Off to great places: World travels lead Caitlin Lowe in new directions

Date posted: August 5, 2011

Caitlin LoweMarc HallLowe is interested in the economic impacts of international food aid and development work.

When Caitlin Lowe came to N.C. State University four years ago, she never imagined the places she’d go or how those travels would influence her future.

But now, with her head full of brains and her shoes full of feet, as Dr. Seuss would put it, the new alumna is off to graduate school with the determination to make a difference when it comes to agricultural policy and international development.

A native of rural Liberty, Lowe started her undergraduate studies in the College of Agriculture and Life Sciences with an eye toward becoming a plant geneticist working for a major U.S. agricultural company.

As a freshman, she traveled extensively as state FFA president, getting to see the variety of North Carolina agriculture. And in coming years, thanks in part to travel stipends offered through the N.C. State Caldwell Fellows program she was part of, she had the chance to help build a house in the Dominican Republic, to study plant biology in China, to visit farms and agribusinesses in Europe and to experience subsistence agriculture in Zambia.

Her globe-trotting experiences, plus her coursework in agricultural economics and agricultural business, led her to refocus her studies. She became interested in agricultural and trade policy, particularly in international development.

In May, she graduated from N.C. State with honors and with majors in plant biology and agricultural business management, as well as a minor in economics. This fall, she plans to begin work toward a master’s in agricultural economics at Kansas State University.

Marc Hall

The recent N.C. State graduate heads to Kansas State this fall to pursue her master’s degree in agricultural economics.

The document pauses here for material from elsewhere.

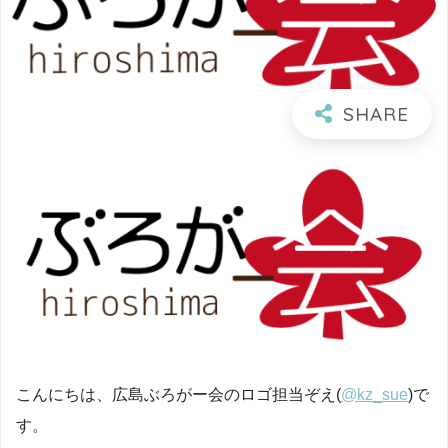
こんにちは、広島ぶろがー会のロゴ担当ぞえ(
@kz_sue
)で
す。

Lowe isn’t yet sure what career path she will take, but she said, “my interest within agricultural economics is in regards to a developing country’s market structure and its ability to withstand commodity price shocks, its willingness to open itself up to free trade, and its agricultural and trade policy both domestically and abroad — as well as biotechnology adoption. I also have a strong interest in analyzing the impact that food aid and development work have on economic growth.”

Lowe first experienced the developing world when she traveled on a spring break trip to the Dominican Republic.

The experience made a profound impression on her.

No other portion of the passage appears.